The answer should hold only the lines from the one containing "BitMart (218, 2151)" through the one containing "Replies (35, 1614)" in the entries below, copied exactly, without pictures.

*** Opening INPUT DATA ***

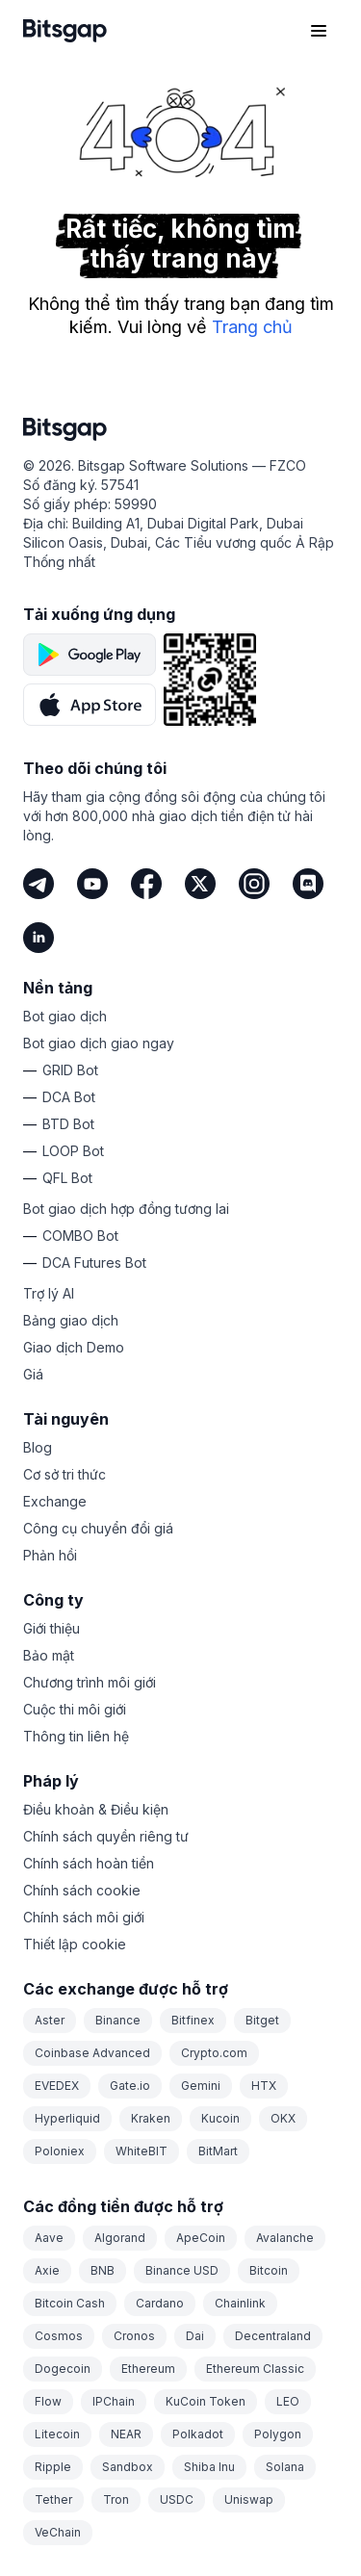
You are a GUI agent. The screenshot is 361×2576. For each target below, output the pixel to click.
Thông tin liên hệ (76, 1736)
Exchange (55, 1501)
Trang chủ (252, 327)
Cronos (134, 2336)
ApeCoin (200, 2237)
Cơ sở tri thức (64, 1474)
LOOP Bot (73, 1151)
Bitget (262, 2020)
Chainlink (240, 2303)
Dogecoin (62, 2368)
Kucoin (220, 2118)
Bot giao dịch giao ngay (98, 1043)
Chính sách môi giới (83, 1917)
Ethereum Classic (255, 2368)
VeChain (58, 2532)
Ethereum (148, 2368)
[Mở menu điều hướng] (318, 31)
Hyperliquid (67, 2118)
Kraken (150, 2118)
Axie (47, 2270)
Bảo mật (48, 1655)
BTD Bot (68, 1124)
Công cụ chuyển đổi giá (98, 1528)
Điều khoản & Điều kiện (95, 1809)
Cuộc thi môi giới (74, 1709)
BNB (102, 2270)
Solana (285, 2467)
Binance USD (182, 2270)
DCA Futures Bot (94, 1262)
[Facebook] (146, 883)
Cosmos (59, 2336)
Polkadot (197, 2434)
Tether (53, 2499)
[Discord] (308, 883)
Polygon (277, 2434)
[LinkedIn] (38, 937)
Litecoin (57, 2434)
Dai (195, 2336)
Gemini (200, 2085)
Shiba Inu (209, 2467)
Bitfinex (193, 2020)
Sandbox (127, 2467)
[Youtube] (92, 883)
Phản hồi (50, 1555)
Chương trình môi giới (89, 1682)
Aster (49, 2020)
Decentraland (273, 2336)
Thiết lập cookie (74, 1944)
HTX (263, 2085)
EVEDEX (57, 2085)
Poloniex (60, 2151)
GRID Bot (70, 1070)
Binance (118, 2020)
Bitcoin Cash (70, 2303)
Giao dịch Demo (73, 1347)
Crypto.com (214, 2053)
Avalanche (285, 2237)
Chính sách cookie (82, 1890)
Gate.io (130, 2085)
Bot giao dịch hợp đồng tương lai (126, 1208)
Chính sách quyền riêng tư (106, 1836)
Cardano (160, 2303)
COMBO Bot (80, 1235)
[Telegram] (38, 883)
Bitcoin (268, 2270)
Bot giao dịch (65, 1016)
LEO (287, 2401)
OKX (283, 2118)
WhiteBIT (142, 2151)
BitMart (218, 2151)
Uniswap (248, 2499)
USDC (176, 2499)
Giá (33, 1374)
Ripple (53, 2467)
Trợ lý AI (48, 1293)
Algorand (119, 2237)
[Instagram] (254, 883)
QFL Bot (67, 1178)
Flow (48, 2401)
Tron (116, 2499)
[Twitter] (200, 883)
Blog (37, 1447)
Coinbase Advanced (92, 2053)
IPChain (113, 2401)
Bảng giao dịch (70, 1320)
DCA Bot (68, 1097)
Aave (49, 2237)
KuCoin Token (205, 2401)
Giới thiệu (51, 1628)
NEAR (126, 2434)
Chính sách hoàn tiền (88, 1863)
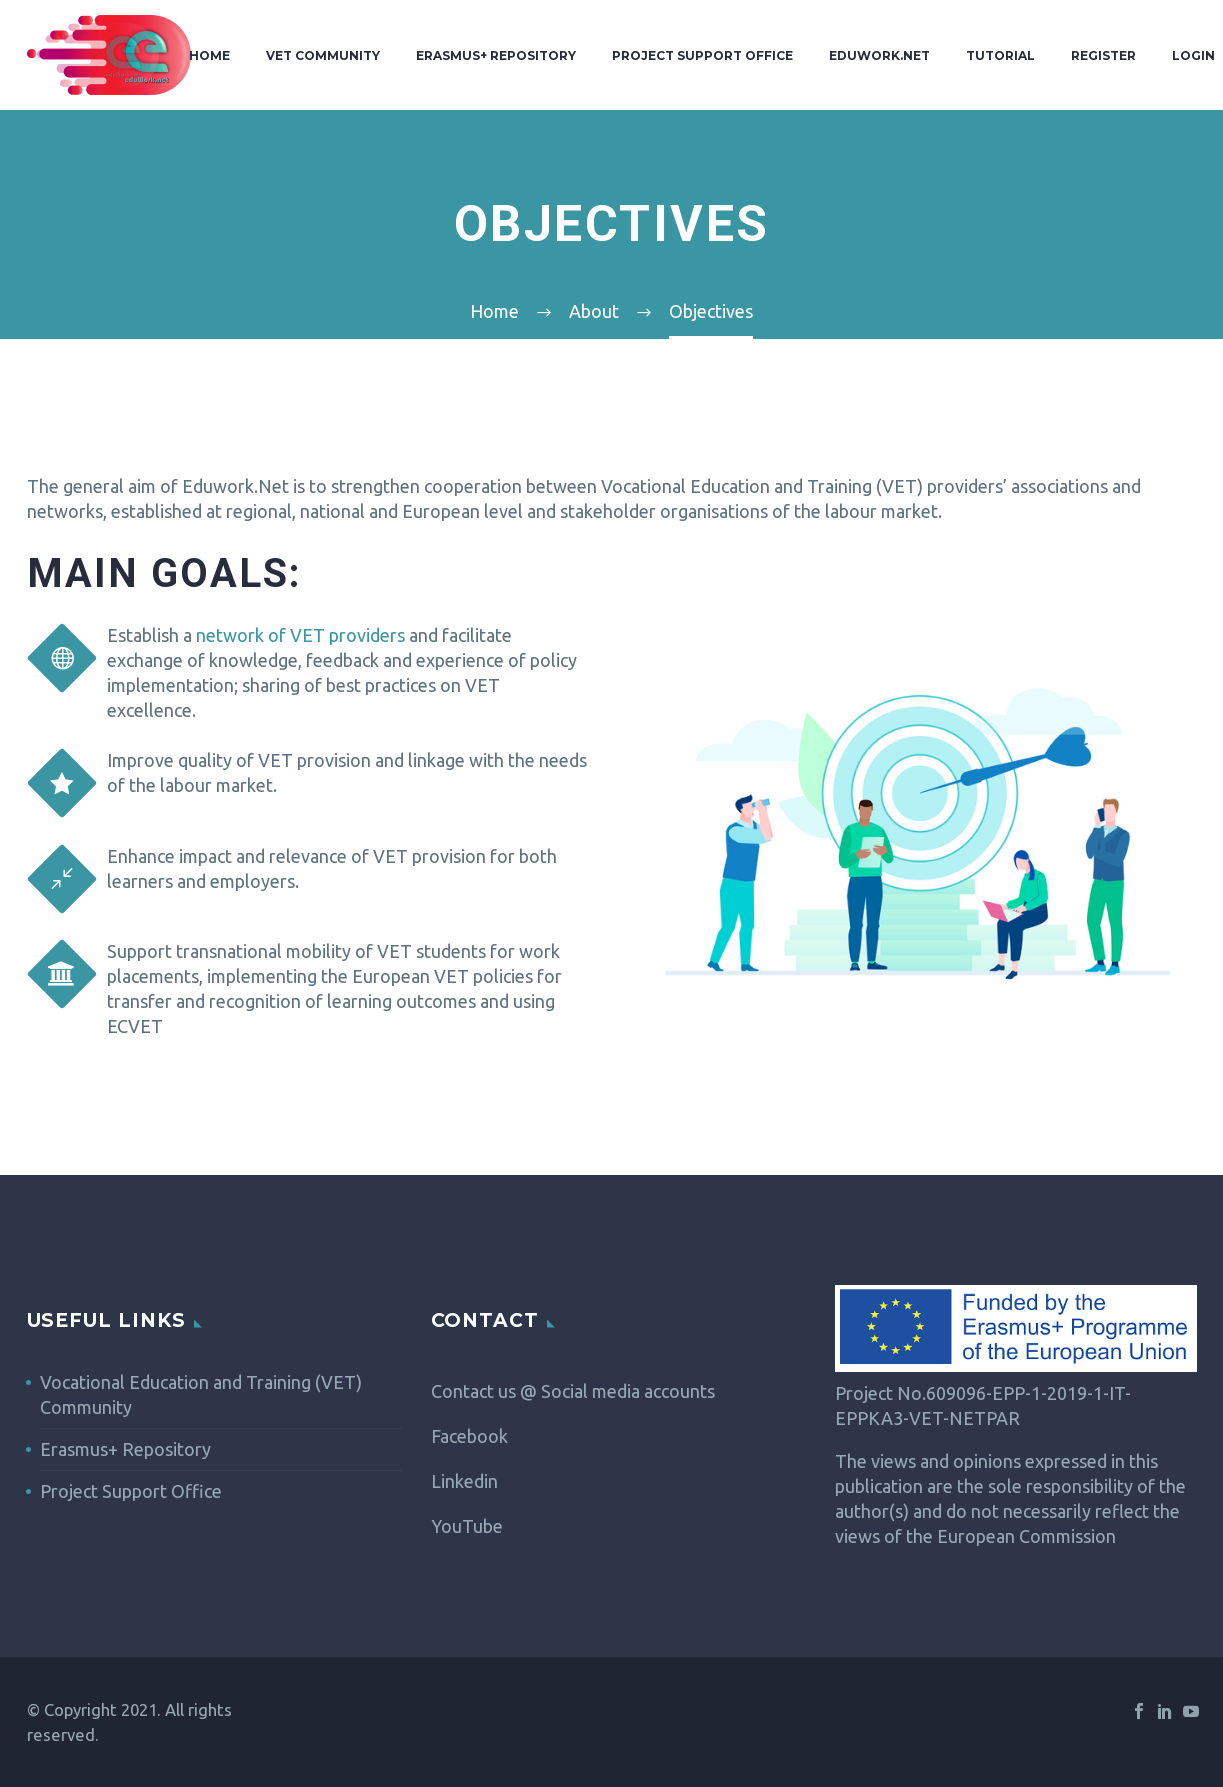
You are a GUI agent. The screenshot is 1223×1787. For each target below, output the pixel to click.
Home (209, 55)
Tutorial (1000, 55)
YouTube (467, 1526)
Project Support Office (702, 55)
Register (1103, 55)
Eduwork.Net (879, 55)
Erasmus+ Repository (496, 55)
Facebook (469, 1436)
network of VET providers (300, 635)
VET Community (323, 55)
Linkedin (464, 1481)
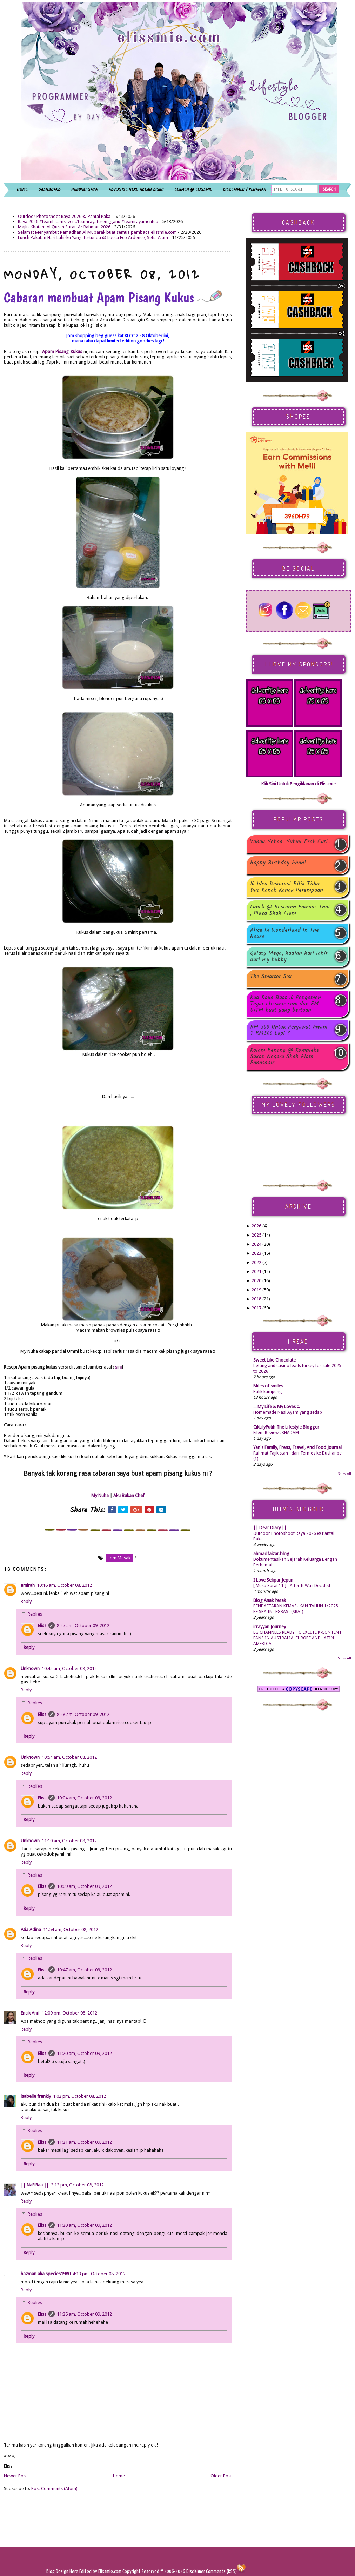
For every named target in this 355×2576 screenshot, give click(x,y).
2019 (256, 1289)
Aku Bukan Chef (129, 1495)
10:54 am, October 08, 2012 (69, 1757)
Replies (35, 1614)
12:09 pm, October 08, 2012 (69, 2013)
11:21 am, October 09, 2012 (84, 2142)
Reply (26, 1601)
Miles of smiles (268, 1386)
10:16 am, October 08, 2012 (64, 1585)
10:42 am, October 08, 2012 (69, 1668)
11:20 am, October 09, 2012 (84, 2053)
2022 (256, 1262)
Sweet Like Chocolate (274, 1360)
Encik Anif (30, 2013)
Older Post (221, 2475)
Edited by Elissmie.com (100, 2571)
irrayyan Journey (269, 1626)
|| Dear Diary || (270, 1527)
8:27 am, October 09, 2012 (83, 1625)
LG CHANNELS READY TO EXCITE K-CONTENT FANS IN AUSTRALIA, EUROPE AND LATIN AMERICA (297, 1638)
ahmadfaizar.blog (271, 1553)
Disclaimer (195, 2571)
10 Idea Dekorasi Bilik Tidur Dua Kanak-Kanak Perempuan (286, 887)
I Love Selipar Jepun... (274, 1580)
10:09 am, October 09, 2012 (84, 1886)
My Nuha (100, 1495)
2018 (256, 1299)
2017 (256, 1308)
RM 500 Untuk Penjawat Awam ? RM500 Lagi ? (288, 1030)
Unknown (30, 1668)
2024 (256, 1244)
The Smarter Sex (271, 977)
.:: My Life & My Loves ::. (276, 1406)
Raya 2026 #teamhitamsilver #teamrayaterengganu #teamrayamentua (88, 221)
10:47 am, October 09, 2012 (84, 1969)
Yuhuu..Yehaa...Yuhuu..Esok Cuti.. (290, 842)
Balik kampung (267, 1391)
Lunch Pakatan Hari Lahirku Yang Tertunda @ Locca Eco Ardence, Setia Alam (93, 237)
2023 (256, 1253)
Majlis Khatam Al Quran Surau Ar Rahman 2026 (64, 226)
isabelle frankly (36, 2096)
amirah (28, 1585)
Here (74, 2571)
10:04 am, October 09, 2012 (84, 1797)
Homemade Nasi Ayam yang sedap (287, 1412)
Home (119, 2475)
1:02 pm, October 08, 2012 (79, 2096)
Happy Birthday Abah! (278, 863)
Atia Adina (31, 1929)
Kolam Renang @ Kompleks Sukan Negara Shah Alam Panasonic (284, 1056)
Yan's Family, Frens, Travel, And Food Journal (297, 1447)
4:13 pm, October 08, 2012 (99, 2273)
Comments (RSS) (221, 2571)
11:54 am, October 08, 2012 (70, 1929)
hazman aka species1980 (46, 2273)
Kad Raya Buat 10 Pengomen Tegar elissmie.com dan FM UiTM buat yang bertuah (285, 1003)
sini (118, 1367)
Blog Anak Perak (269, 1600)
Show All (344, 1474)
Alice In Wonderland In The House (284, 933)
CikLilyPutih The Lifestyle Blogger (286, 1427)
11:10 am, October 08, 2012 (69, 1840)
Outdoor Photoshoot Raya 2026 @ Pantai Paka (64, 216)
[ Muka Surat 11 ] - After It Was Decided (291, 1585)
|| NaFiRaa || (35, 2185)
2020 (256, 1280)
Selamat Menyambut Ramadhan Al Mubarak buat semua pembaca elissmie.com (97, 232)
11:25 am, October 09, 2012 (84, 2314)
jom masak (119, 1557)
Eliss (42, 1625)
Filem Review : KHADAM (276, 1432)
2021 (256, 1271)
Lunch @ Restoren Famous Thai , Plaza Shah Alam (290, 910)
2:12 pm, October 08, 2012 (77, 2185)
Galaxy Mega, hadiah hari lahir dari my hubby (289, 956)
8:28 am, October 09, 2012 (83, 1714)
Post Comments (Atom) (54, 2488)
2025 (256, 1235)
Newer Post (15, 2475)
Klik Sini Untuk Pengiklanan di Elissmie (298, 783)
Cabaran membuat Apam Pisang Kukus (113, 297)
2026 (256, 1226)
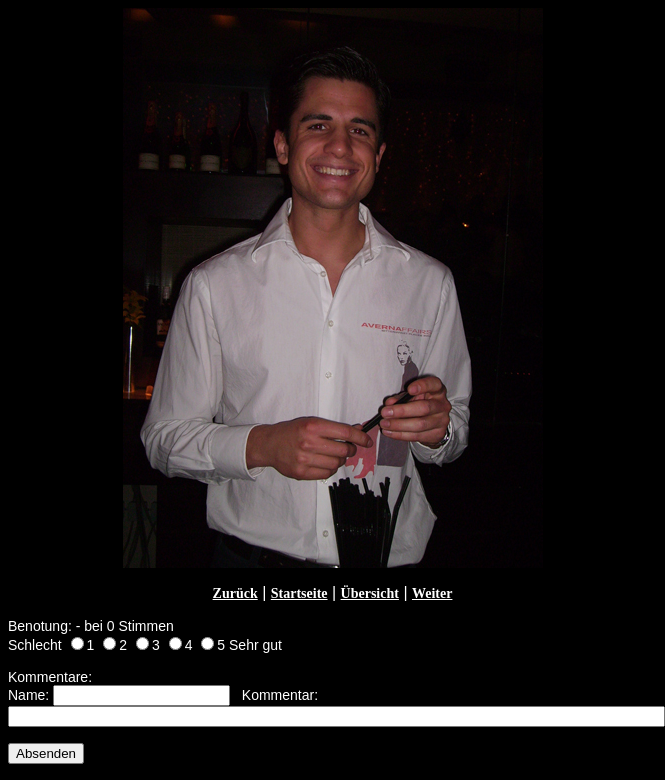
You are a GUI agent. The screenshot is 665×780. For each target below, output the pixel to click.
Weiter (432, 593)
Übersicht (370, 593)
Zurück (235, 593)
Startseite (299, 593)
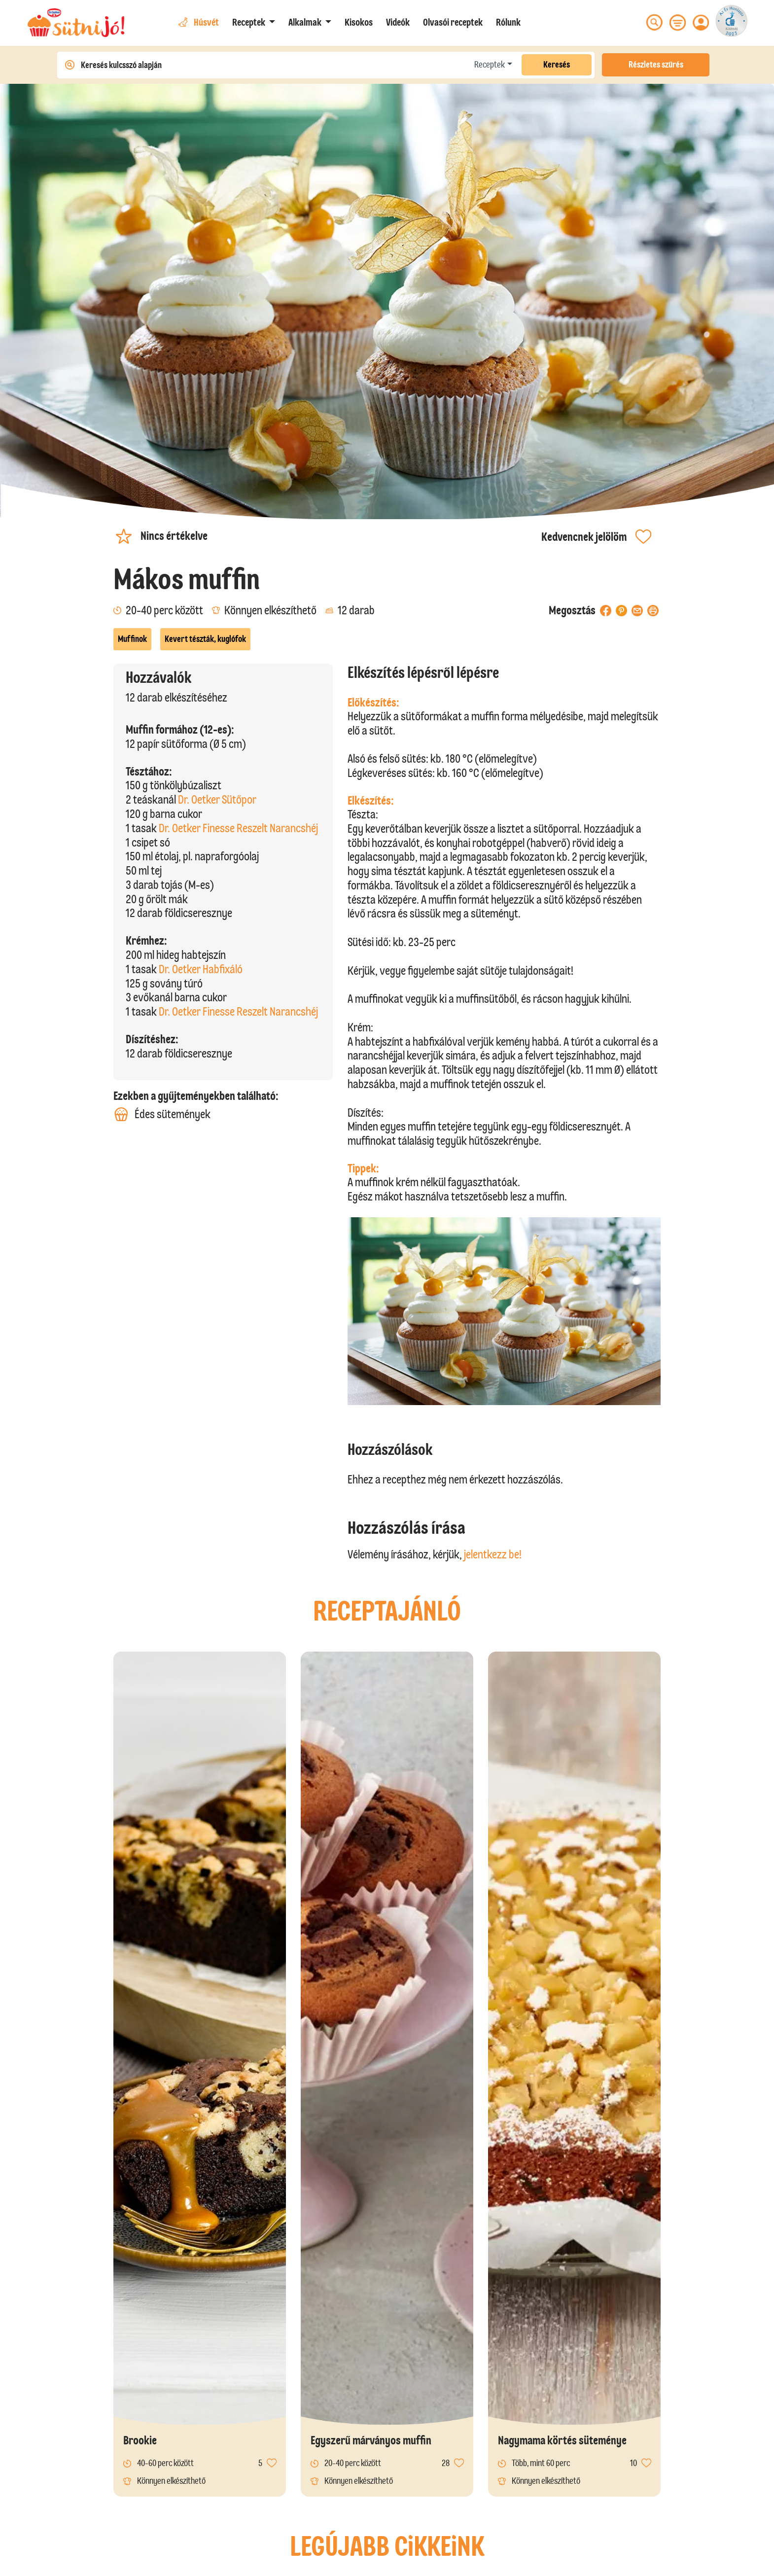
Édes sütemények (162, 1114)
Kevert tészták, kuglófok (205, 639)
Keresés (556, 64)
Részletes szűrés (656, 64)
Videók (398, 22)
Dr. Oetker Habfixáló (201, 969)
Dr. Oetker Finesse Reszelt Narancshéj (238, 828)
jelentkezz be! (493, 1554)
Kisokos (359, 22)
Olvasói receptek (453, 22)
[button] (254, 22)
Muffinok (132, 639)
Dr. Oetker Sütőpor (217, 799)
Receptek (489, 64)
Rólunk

*** Closing INPUT DATA ***

**RESPONSE TO THE TASK**.
BitMart (218, 2151)
Uniswap (248, 2499)
USDC (176, 2499)
Giá (33, 1374)
Ripple (53, 2467)
Trợ lý AI (48, 1293)
Algorand (119, 2237)
[Instagram] (254, 883)
QFL Bot (67, 1178)
Flow (48, 2401)
Tron (116, 2499)
[Twitter] (200, 883)
Blog (37, 1447)
Coinbase Advanced (92, 2053)
IPChain (113, 2401)
Bảng giao dịch (70, 1320)
DCA Bot (68, 1097)
Aave (49, 2237)
KuCoin Token (205, 2401)
Giới thiệu (51, 1628)
NEAR (126, 2434)
Chính sách hoàn tiền (88, 1863)
You are a GUI agent. The screenshot is 1223×1787. For each target below, output the pixel to click.
Home (209, 55)
Tutorial (1000, 55)
YouTube (467, 1526)
Project Support Office (702, 55)
Register (1103, 55)
Eduwork.Net (879, 55)
Erasmus+ Repository (496, 55)
Facebook (469, 1436)
network of VET providers (300, 635)
VET Community (323, 55)
Linkedin (464, 1481)
For every named target in this 355×2576 screenshot, give click(x,y).
2019 (256, 1289)
Aku Bukan Chef (129, 1495)
10:54 am, October 08, 2012 (69, 1757)
Replies (35, 1614)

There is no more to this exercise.